Lecture du milliaire de Kerscao par E. Desjardin en 1874
Le milliaire de Kerscao pourrait marquer la fin des travaux, et la voie de Carhaix à l'Aber-Wrac'h aurait été terminée entre 45 et 46 de notre ère. A Kerscao nous sommes à 11,6km du terminus de la voie à Saint-Cava en Plouguerneau, et à 14,7km de Kerilien (la mesure étant faite depuis un point situé à environ 200m à l'ouest de Kerilien [6, p. 229]). En se basant sur un mille romain de 1,48 km, le milliaire de Kerscao indique une distance de 11,8 km.
Si le milliaire est gravé du chiffre 8, on peut penser qu'il indique la distance de Kerscao au terminus de la voie à Saint-Cava. Cependant, cette hypothèse n'est pas celle qui est admise à ce jour. On a supposé que Vorganium ne pouvait correspondre qu'à Kerilien et qu'en conséquence des chiffres avaient disparu sur le milliaire [8, p. 89]. En ajoutant un "I" on arrive à une distance de 9 milles (VIIII) entre Kerscao et Kerilien, soit 13,25 km.

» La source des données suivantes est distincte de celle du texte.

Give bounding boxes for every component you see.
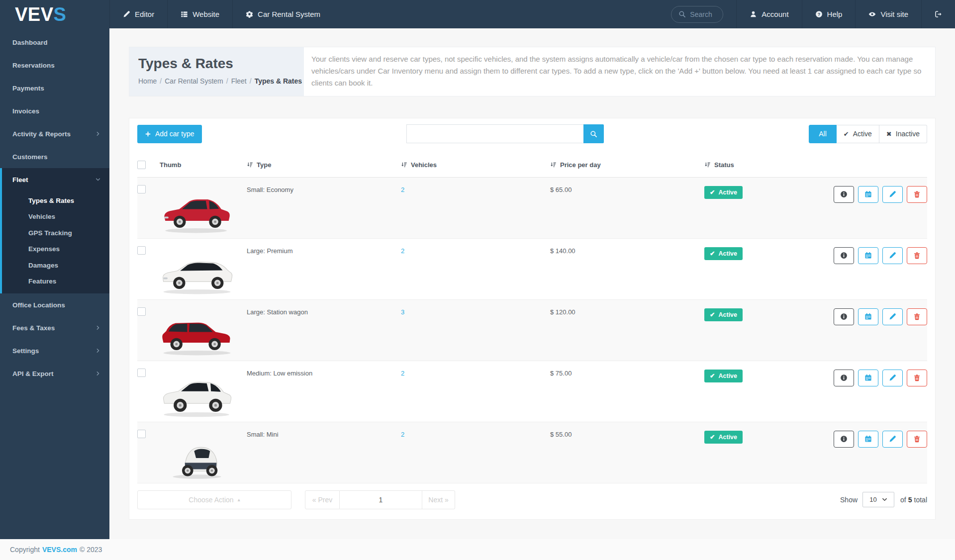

On note qu'à la la suite de cette manipulation, l'erreur est encore de 1000 pas. De plus, la lecture effectuée par E. Desjardin en 1874 indique sans ambiguïté que c'est une distance de 8 milles romains (Passus) qui est gravée sur le milliaire.
L'assimilation de Vorganium à Kerilien est-elle fausse ? D'après le milliaire de Kerscao, Vorganium était un établissement gallo-romain situé au terminus de la voie à Saint-Cava en Plouguerneau.

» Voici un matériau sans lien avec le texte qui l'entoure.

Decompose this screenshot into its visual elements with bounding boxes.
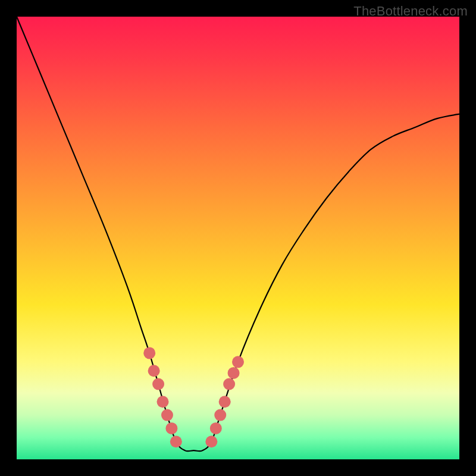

A l'ouest de Kerscao, la voie se divise en plusieurs branches. La plus importante semble être celle qui passe au Grouanec, à 100m au sud de l'église de Plouguerneau, à Kerferé (le village du chemin ferré?) [6, p. 69]. La voie passe ensuite au village de Pennkéar, à 300m de la mer et de la presqu'île de Saint-Cava.
Depuis Carhaix, la longueur de la voie est de 90,2 km. En ligne droite, la distance est de 82,1 km.